• [EXERCISE PROMPT] As the answer, set down the lines below from the one containing "on Xiaomi Mi MIX 2 to Go on Sale Again" through the one containing "in India Today, via Flipkart and Mi.com", exactly and inclusively, and no others.

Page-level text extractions
▼
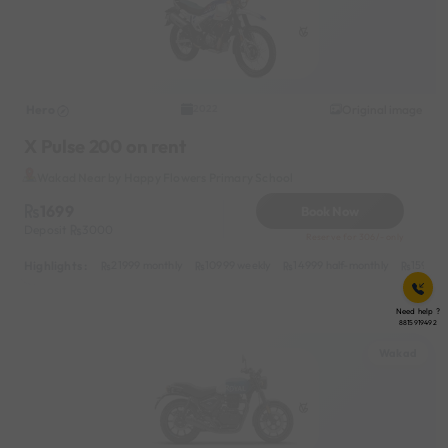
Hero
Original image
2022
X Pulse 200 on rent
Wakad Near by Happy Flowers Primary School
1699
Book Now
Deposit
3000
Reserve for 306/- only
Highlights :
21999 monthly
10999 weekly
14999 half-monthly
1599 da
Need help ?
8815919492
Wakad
▲
▼
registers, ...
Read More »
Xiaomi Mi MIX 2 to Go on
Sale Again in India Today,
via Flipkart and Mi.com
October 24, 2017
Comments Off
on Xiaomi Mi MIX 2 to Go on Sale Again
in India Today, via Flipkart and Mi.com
▲
• [TASK ANSWER]
on Xiaomi Mi MIX 2 to Go on Sale Again
in India Today, via Flipkart and Mi.com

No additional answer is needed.